> [Work instruction] Without the images, write out the whole listing exactly.

> [Supplied data]
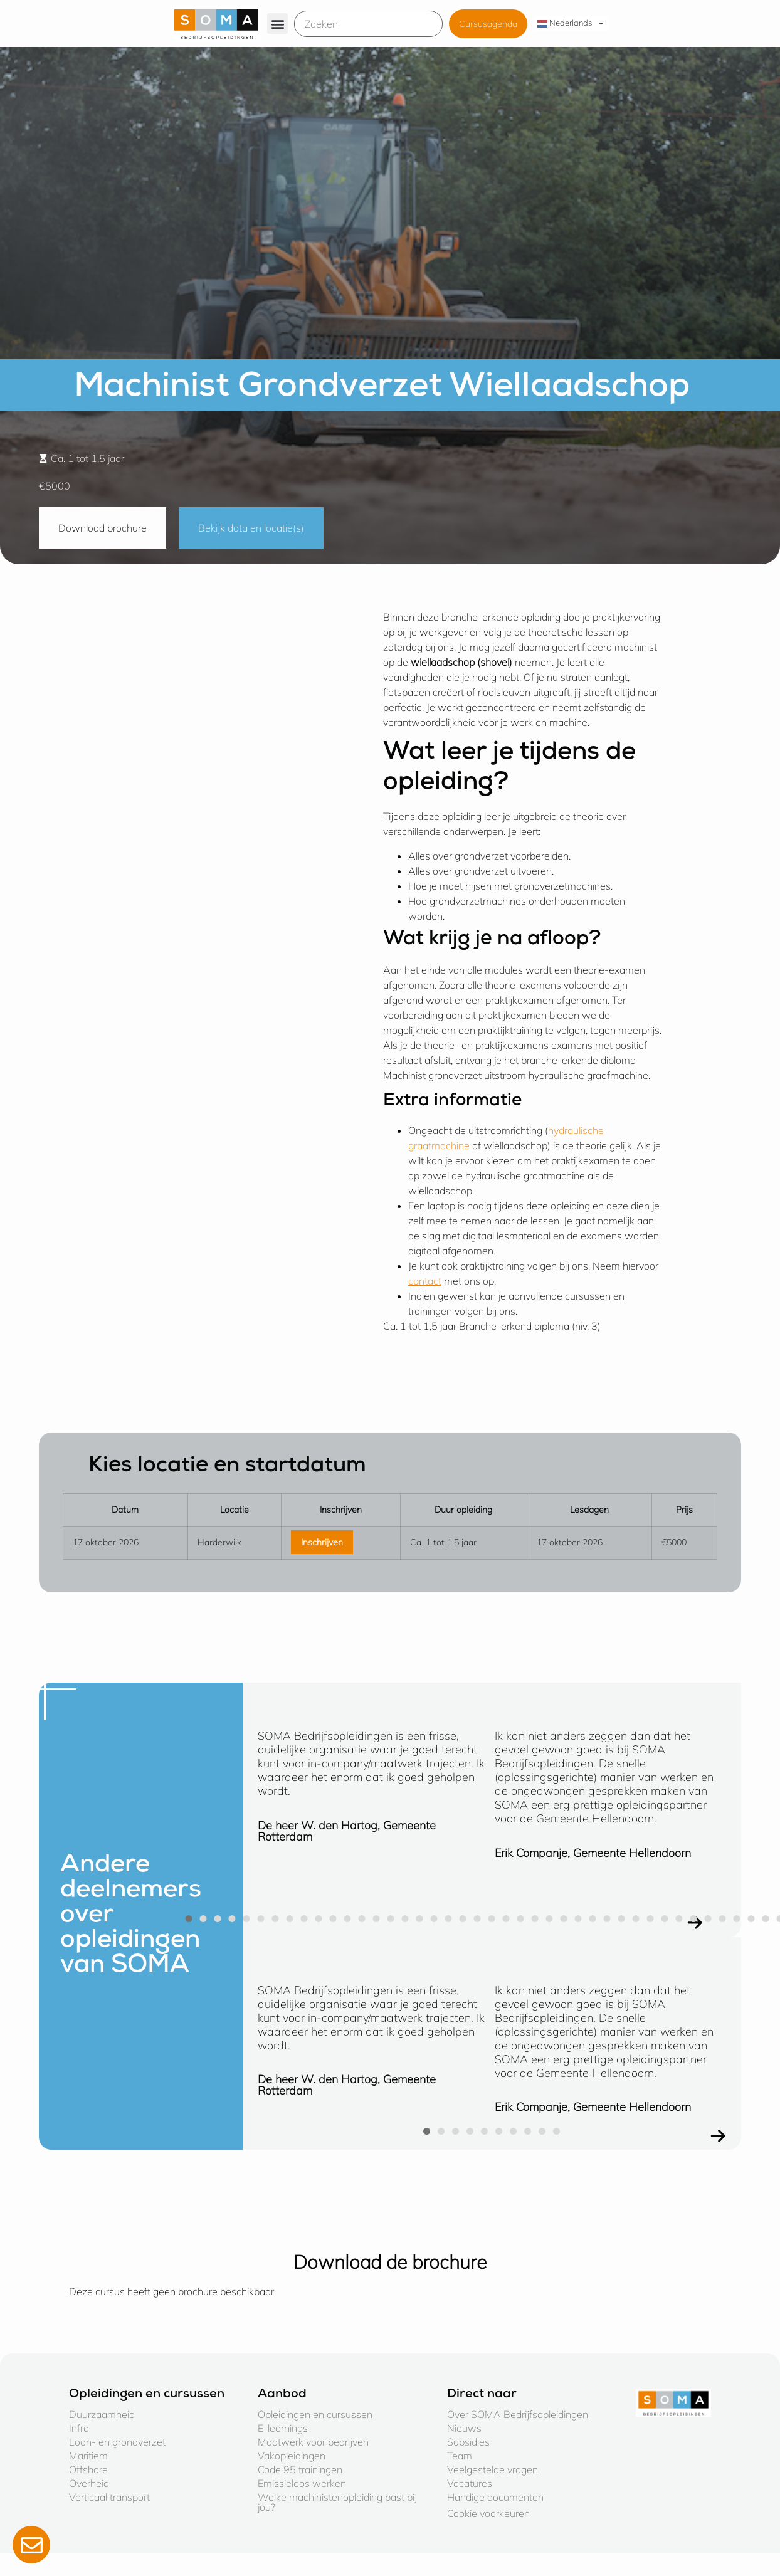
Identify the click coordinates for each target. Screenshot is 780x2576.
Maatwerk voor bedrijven (313, 2442)
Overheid (89, 2483)
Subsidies (468, 2442)
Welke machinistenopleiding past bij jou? (337, 2502)
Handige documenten (495, 2497)
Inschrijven (322, 1542)
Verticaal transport (109, 2497)
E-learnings (283, 2428)
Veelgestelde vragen (492, 2469)
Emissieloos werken (302, 2483)
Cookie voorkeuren (488, 2513)
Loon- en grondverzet (117, 2442)
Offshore (88, 2469)
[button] (277, 23)
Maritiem (88, 2455)
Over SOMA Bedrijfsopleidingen (517, 2414)
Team (459, 2455)
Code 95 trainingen (300, 2469)
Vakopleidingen (291, 2455)
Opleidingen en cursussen (315, 2414)
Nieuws (464, 2428)
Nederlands (564, 23)
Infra (79, 2428)
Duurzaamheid (102, 2414)
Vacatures (469, 2483)
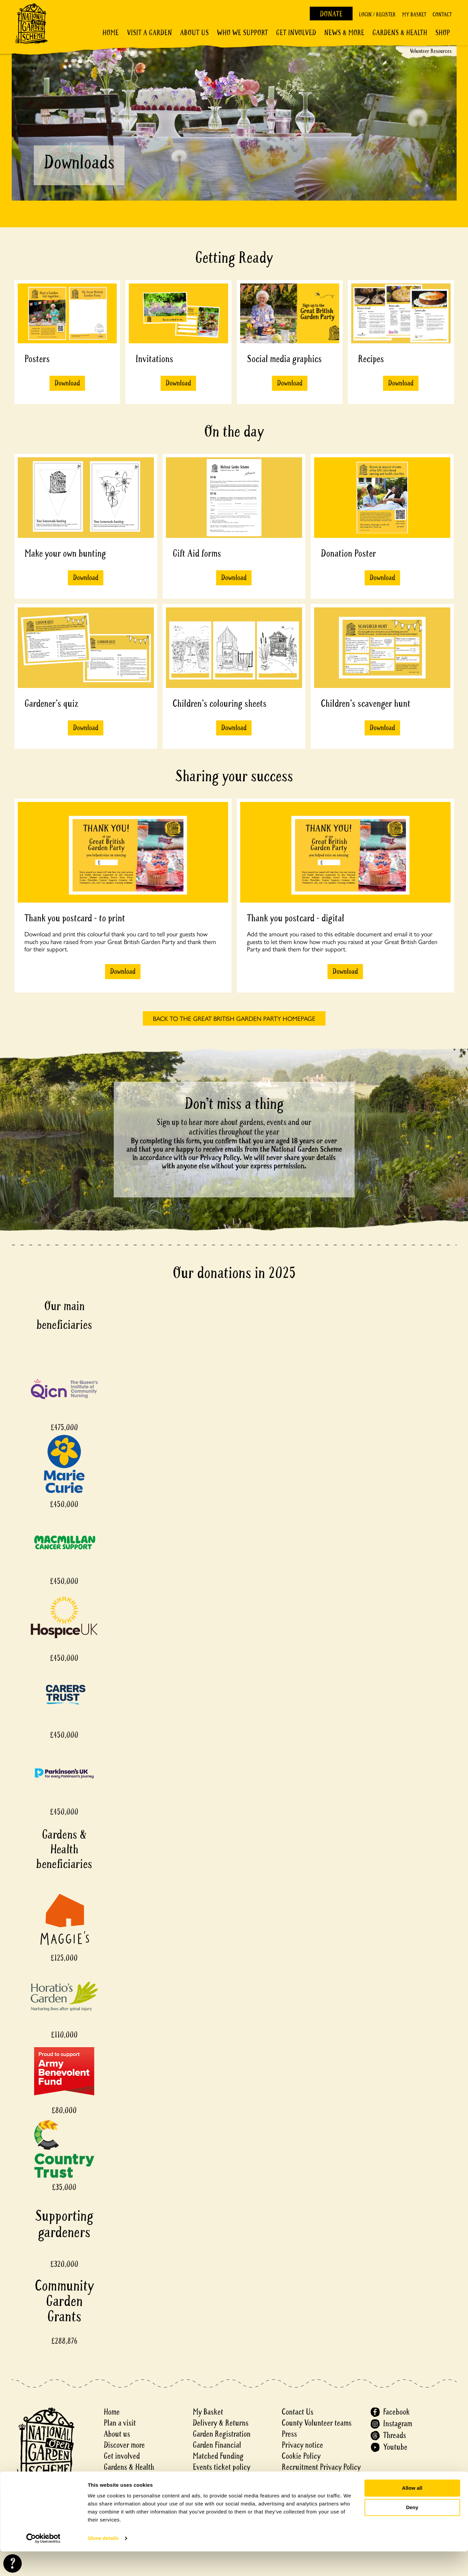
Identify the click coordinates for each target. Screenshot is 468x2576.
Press (289, 2434)
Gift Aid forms (197, 553)
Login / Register (377, 14)
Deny (412, 2532)
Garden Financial (217, 2445)
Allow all (412, 2512)
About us (117, 2434)
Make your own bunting (65, 553)
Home (110, 32)
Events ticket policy (221, 2467)
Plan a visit (120, 2423)
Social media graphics (284, 359)
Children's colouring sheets (220, 703)
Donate (331, 14)
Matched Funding (218, 2456)
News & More (344, 32)
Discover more (124, 2445)
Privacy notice (302, 2445)
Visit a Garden (149, 32)
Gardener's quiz (51, 703)
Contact (442, 14)
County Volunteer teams (317, 2423)
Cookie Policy (301, 2456)
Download (67, 383)
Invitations (154, 359)
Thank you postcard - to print (74, 918)
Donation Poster (348, 553)
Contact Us (297, 2412)
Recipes (371, 359)
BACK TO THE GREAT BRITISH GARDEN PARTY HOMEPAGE (234, 1018)
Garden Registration (222, 2434)
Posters (37, 359)
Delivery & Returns (221, 2423)
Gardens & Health (399, 32)
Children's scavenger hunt (365, 703)
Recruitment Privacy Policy (321, 2467)
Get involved (296, 32)
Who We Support (242, 32)
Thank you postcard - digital (295, 918)
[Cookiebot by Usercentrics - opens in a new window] (43, 2563)
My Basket (414, 14)
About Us (194, 32)
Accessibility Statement (316, 2478)
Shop (442, 32)
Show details (103, 2563)
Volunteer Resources (431, 50)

> [Task response]
Identify the click coordinates for each target. Screenshot is 780x2576.
Maatwerk voor bedrijven (313, 2442)
Overheid (89, 2483)
Subsidies (468, 2442)
Welke machinistenopleiding past bij jou? (337, 2502)
Handige documenten (495, 2497)
Inschrijven (322, 1542)
Verticaal transport (109, 2497)
E-learnings (283, 2428)
Veelgestelde vragen (492, 2469)
Emissieloos werken (302, 2483)
Cookie voorkeuren (488, 2513)
Loon- en grondverzet (117, 2442)
Offshore (88, 2469)
[button] (277, 23)
Maritiem (88, 2455)
Over SOMA Bedrijfsopleidingen (517, 2414)
Team (459, 2455)
Code 95 trainingen (300, 2469)
Vakopleidingen (291, 2455)
Opleidingen en cursussen (315, 2414)
Nieuws (464, 2428)
Nederlands (564, 23)
Infra (79, 2428)
Duurzaamheid (102, 2414)
Vacatures (469, 2483)
Identify the click coordinates for each target. Screenshot is 468x2576.
Press (289, 2434)
Gift Aid forms (197, 553)
Login / Register (377, 14)
Deny (412, 2532)
Garden Financial (217, 2445)
Allow all (412, 2512)
About us (117, 2434)
Make your own bunting (65, 553)
Home (110, 32)
Events ticket policy (221, 2467)
Plan a visit (120, 2423)
Social media graphics (284, 359)
Children's colouring sheets (220, 703)
Donate (331, 14)
Matched Funding (218, 2456)
News & More (344, 32)
Discover more (124, 2445)
Privacy notice (302, 2445)
Visit a Garden (149, 32)
Gardener's quiz (51, 703)
Contact (442, 14)
County Volunteer teams (317, 2423)
Cookie Policy (301, 2456)
Download (67, 383)
Invitations (154, 359)
Thank you postcard - to print (74, 918)
Donation Poster (348, 553)
Contact Us (297, 2412)
Recipes (371, 359)
BACK TO THE GREAT BRITISH GARDEN PARTY HOMEPAGE (234, 1018)
Garden Registration (222, 2434)
Posters (37, 359)
Delivery & Returns (221, 2423)
Gardens & Health (399, 32)
Children's scavenger hunt (365, 703)
Recruitment Privacy Policy (321, 2467)
Get involved (296, 32)
Who We Support (242, 32)
Thank you postcard - digital (295, 918)
[Cookiebot by Usercentrics - opens in a new window] (43, 2563)
My Basket (414, 14)
About Us (194, 32)
Accessibility Statement (316, 2478)
Shop (442, 32)
Show details (103, 2563)
Volunteer Resources (431, 50)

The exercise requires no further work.